Having found the line that contains "unterbreiten Ihnen ein maßgeschneidertes", please retype only it and every line after it up to the end of the entries, exactly as written.

GIVEN DATA
+ + +
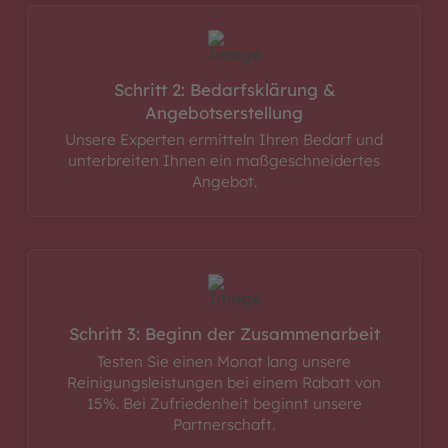
Schritt 2: Bedarfsklärung &
Angebotserstellung
Unsere Experten ermitteln Ihren Bedarf und
unterbreiten Ihnen ein maßgeschneidertes
Angebot.
Schritt 3: Beginn der Zusammenarbeit
Testen Sie einen Monat lang unsere
Reinigungsleistungen bei einem Rabatt von
15%. Bei Zufriedenheit beginnt unsere
Partnerschaft.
+ + +
WRITTEN ANSWER
unterbreiten Ihnen ein maßgeschneidertes
Angebot.
Schritt 3: Beginn der Zusammenarbeit
Testen Sie einen Monat lang unsere
Reinigungsleistungen bei einem Rabatt von
15%. Bei Zufriedenheit beginnt unsere
Partnerschaft.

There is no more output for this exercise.